» EXTRACTED RECORDS:
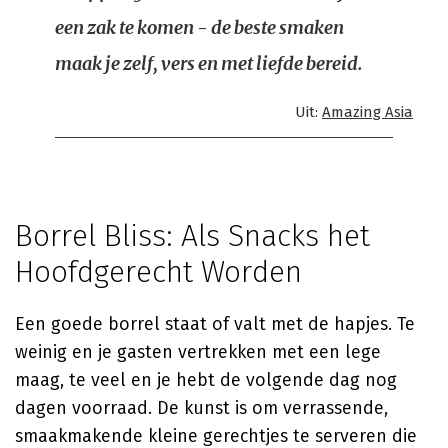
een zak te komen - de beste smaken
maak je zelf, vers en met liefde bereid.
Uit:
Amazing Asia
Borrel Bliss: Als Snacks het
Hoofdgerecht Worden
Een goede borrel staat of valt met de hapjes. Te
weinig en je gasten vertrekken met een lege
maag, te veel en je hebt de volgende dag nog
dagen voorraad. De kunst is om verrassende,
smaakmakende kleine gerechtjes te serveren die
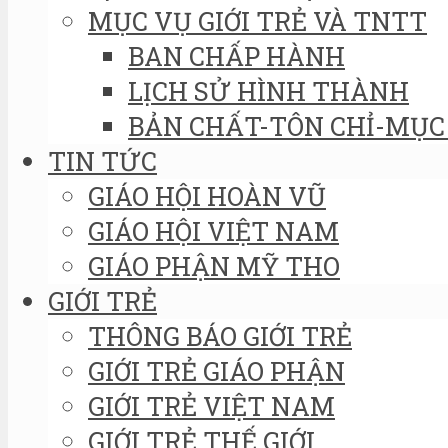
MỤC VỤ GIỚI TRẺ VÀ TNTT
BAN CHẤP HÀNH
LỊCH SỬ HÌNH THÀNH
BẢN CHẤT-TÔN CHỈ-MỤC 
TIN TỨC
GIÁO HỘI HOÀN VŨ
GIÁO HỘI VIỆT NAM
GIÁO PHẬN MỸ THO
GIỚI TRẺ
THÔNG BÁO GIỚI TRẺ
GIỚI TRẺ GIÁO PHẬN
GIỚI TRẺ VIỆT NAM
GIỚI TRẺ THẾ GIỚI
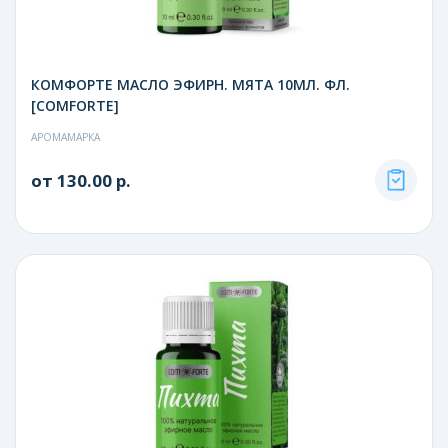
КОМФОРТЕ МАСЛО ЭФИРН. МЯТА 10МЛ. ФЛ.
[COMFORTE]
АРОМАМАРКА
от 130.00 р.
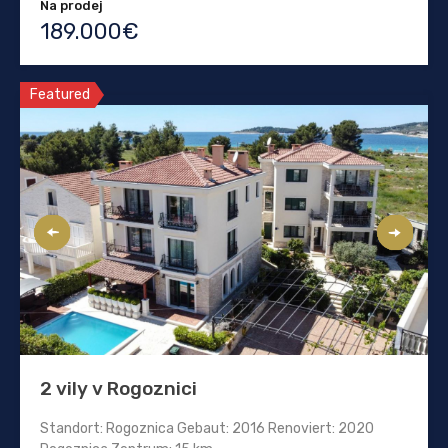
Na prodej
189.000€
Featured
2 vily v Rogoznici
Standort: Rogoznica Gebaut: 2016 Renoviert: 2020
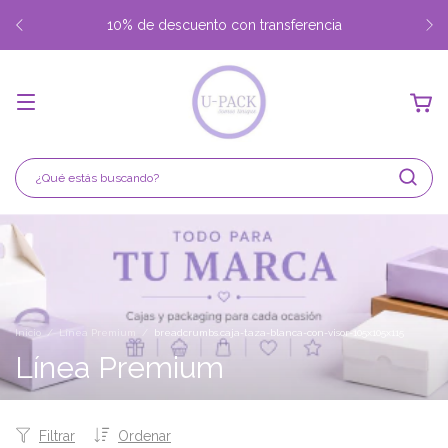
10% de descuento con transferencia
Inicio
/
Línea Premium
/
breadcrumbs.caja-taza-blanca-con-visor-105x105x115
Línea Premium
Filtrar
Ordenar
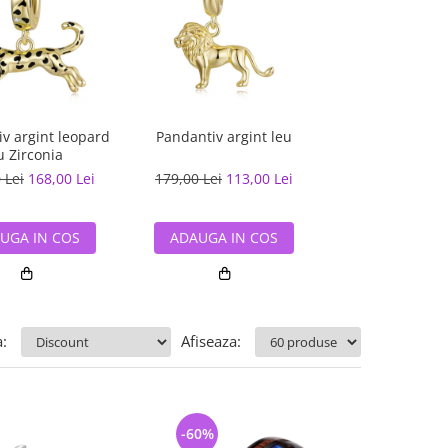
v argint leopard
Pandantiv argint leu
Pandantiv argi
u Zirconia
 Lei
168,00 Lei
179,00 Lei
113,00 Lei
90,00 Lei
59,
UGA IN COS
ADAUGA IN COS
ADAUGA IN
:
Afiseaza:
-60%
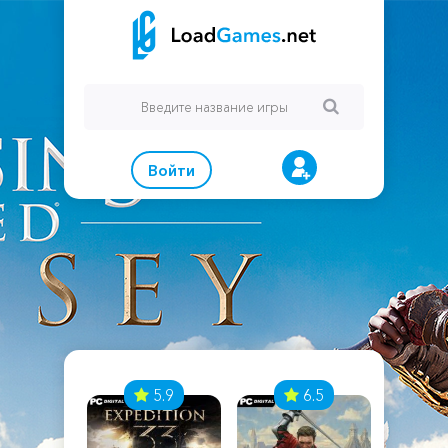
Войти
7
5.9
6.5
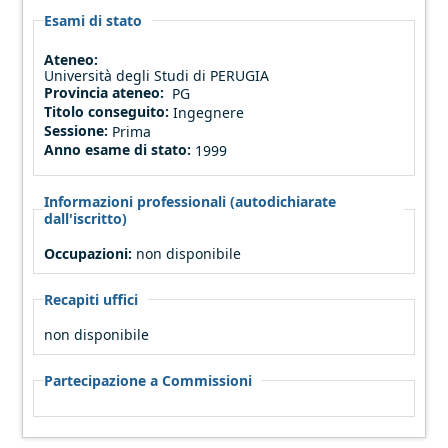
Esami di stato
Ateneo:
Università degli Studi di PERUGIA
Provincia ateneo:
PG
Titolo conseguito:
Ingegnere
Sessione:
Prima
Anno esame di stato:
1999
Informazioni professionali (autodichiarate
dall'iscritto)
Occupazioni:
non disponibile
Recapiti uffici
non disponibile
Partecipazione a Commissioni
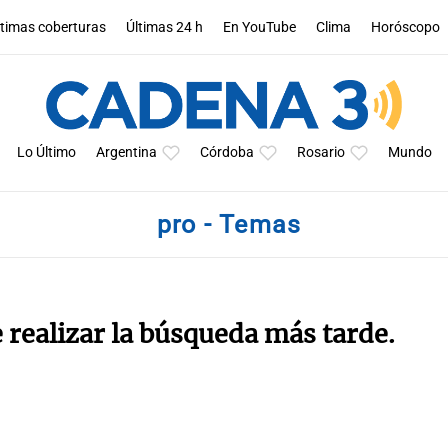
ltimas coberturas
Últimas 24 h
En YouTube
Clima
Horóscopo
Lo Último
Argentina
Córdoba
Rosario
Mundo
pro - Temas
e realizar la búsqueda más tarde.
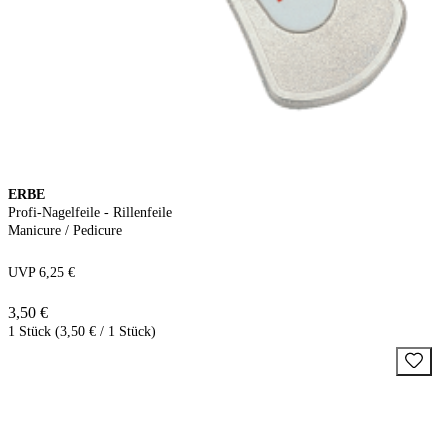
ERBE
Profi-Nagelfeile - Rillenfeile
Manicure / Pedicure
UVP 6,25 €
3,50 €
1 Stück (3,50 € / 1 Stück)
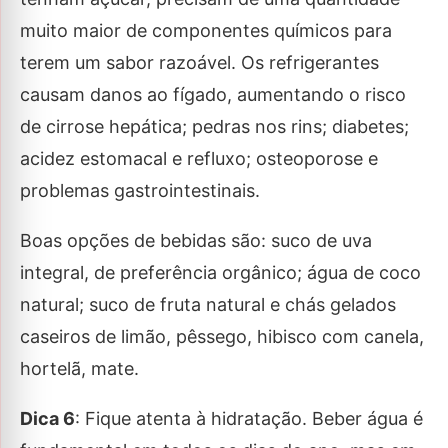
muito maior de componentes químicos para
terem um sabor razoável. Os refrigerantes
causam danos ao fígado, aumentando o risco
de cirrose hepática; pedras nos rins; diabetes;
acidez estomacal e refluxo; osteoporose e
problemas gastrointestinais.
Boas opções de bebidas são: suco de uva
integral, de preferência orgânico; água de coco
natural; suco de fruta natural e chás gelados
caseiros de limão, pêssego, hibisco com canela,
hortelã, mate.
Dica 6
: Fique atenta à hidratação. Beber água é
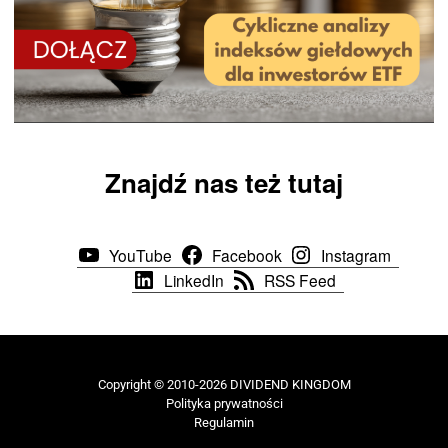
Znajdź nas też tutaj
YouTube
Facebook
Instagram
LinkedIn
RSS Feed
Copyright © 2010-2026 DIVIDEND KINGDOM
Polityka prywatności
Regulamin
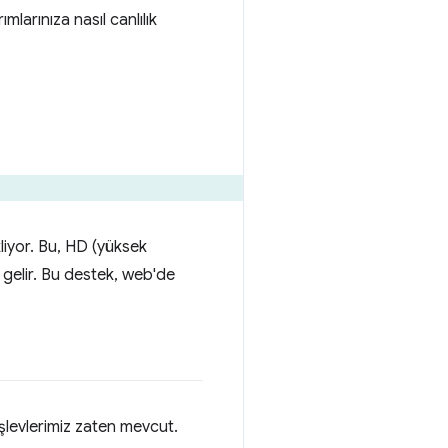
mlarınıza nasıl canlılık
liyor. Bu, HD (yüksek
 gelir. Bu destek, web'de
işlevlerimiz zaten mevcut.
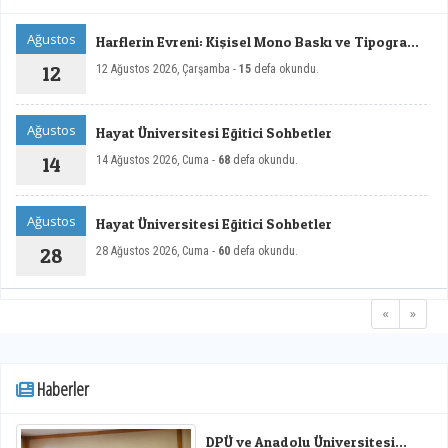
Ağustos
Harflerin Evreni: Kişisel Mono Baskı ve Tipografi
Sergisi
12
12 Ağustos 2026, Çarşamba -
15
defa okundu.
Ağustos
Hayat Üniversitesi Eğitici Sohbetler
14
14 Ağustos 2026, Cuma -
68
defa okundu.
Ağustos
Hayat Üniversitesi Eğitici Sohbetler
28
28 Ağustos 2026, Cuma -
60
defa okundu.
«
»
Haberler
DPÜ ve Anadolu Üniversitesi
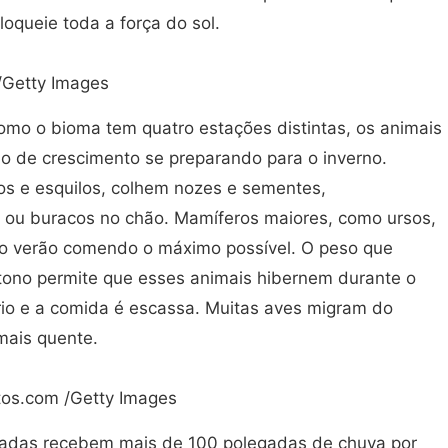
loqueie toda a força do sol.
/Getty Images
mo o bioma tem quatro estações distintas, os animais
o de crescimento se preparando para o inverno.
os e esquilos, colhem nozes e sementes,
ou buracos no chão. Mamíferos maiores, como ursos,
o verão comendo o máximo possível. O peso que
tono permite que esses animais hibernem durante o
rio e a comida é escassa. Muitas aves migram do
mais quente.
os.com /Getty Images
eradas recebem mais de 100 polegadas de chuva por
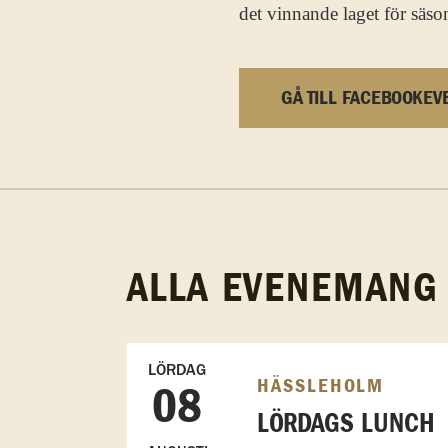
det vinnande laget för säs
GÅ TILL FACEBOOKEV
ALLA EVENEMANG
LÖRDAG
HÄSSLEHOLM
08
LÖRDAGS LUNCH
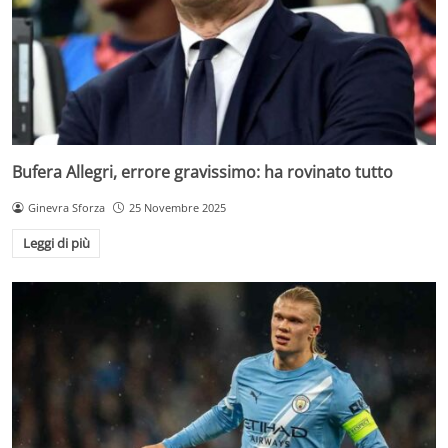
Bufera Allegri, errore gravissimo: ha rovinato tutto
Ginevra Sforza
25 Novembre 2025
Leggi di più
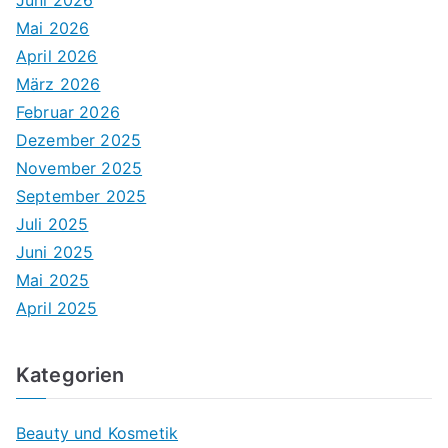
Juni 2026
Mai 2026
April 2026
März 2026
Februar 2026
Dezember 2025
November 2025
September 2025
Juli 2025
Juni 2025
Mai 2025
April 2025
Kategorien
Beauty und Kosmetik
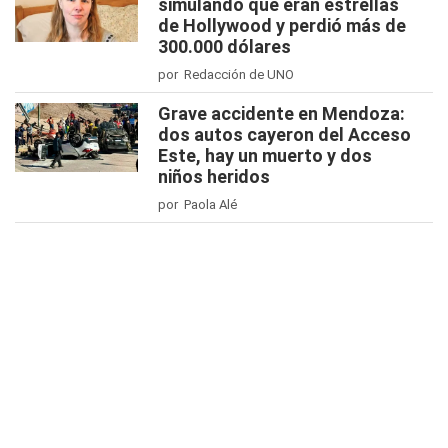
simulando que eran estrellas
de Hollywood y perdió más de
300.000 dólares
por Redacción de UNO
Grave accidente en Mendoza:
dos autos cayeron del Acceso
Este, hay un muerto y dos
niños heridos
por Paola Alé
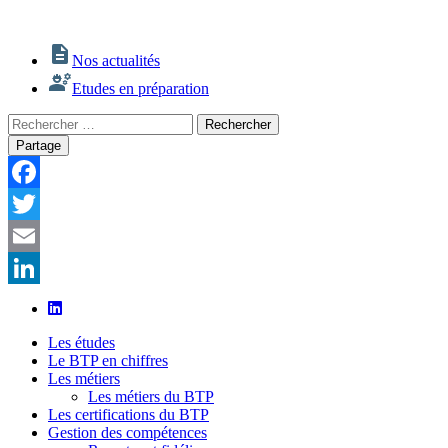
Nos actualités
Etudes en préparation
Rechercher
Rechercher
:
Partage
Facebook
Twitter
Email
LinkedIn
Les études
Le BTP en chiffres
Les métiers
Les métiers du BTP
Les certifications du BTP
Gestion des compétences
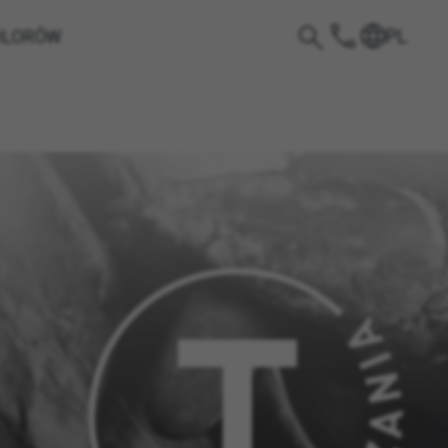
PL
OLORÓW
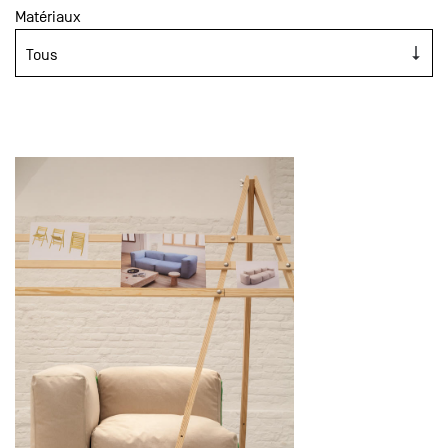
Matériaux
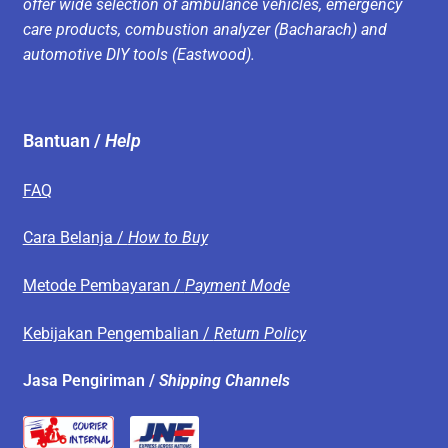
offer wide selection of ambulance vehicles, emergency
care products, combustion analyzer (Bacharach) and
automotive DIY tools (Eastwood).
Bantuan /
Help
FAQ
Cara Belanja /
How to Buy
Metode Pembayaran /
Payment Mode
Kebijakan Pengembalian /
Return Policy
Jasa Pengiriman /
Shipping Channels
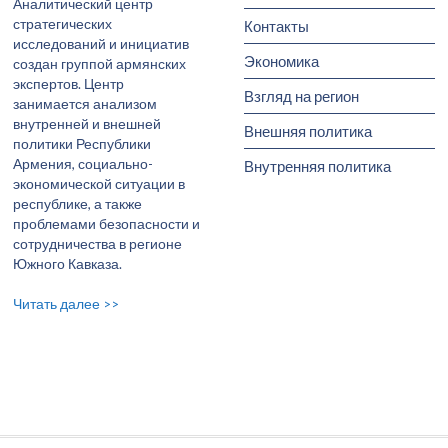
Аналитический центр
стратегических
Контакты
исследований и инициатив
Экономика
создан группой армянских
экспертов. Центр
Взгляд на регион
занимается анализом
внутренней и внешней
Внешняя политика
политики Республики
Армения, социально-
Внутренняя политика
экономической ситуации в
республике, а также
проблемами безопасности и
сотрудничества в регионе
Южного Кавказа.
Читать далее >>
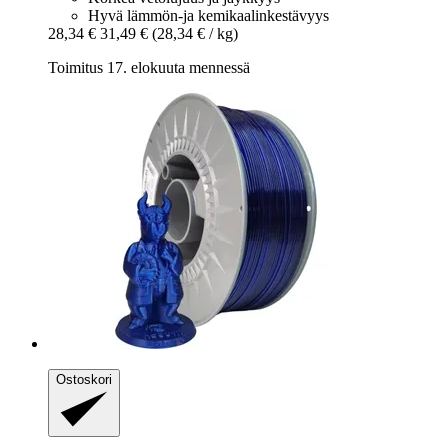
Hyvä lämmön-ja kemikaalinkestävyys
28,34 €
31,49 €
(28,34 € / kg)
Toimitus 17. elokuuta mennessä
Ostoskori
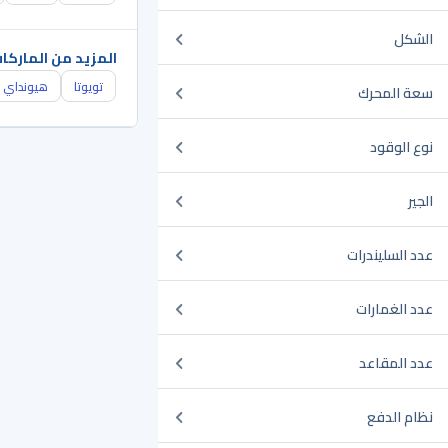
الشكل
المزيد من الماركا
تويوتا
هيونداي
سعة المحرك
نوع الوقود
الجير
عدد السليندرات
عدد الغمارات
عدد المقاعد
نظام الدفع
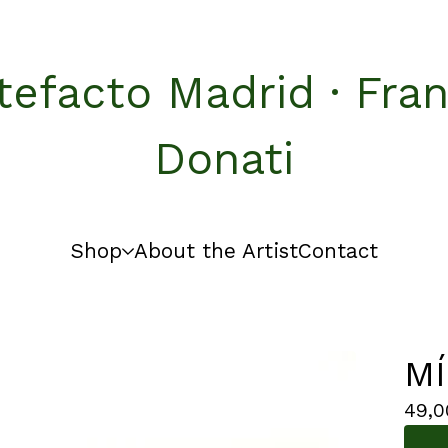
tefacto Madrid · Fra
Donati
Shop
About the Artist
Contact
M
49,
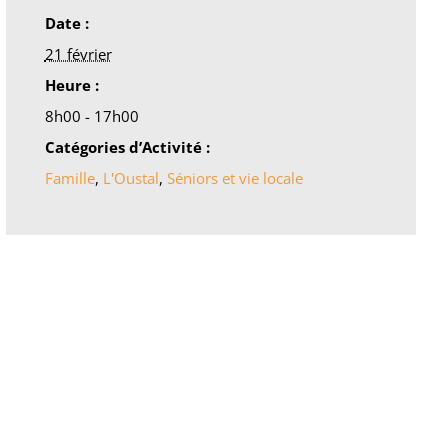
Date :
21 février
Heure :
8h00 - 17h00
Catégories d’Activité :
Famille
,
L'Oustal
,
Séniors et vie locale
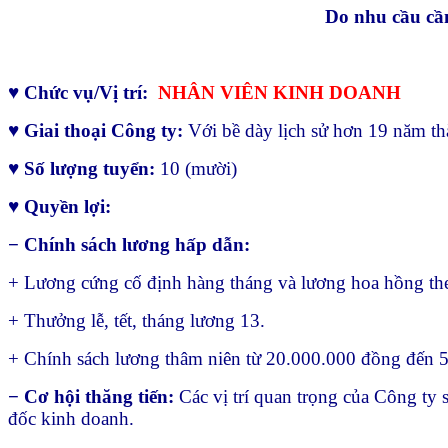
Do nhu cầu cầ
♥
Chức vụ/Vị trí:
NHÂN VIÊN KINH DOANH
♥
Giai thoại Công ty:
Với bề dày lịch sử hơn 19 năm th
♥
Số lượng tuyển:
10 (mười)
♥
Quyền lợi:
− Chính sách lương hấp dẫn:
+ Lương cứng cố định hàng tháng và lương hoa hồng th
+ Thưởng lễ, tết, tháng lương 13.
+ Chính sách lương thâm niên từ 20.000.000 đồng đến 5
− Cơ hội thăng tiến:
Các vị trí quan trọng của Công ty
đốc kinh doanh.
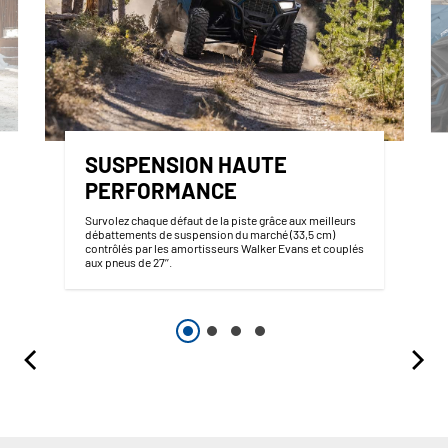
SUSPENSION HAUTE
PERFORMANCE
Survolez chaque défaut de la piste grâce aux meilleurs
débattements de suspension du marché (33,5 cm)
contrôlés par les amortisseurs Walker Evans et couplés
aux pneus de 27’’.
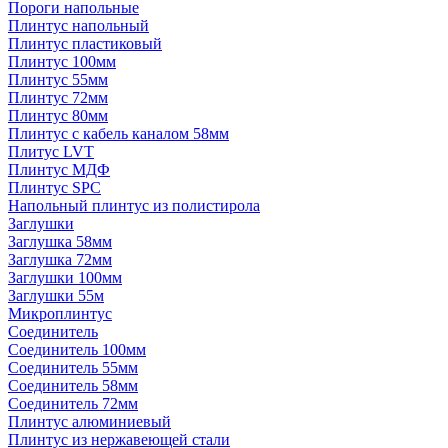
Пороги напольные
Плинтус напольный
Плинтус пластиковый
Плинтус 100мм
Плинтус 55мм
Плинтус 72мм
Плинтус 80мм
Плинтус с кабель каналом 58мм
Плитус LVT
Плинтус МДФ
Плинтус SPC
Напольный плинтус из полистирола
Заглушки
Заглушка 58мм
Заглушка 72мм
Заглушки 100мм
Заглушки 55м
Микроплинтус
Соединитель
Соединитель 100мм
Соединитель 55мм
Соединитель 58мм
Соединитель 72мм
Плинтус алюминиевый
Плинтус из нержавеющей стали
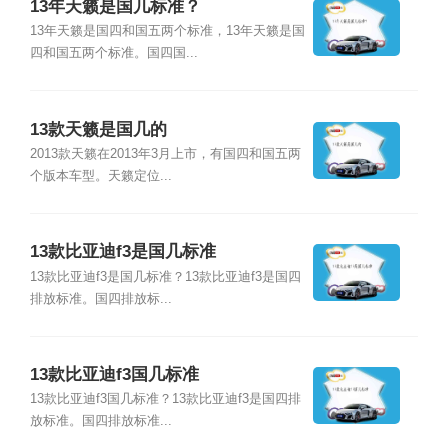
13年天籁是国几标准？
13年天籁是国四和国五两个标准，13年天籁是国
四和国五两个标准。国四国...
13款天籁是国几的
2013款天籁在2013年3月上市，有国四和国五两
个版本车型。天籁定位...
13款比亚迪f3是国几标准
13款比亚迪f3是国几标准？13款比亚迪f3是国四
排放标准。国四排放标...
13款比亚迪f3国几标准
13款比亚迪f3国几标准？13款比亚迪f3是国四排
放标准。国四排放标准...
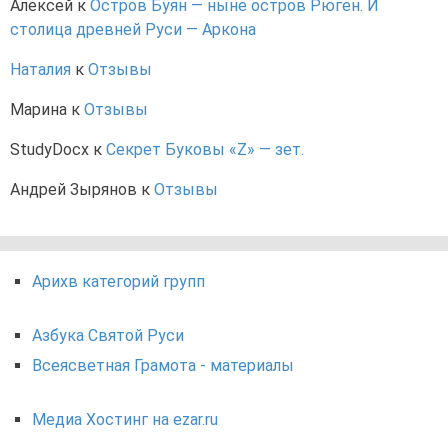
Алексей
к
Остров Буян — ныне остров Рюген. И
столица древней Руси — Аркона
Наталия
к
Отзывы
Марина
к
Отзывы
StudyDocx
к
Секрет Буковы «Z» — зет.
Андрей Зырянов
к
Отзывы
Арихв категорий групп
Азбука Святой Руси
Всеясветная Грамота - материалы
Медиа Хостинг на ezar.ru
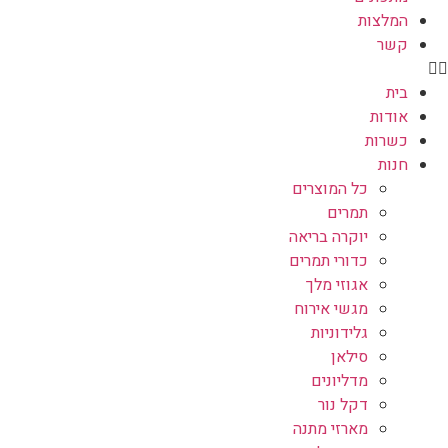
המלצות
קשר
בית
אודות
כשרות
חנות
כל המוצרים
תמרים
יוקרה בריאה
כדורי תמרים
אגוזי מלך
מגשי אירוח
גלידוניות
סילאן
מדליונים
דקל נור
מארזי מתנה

» TASK BRIEF: Give the lines again exactly, beginning with the first line of the records above and ending with the line that contains "dagen voorraad. De", and include no pictures.

» YOUR RESPONSE:
een zak te komen - de beste smaken
maak je zelf, vers en met liefde bereid.
Uit:
Amazing Asia
Borrel Bliss: Als Snacks het
Hoofdgerecht Worden
Een goede borrel staat of valt met de hapjes. Te
weinig en je gasten vertrekken met een lege
maag, te veel en je hebt de volgende dag nog
dagen voorraad. De kunst is om verrassende,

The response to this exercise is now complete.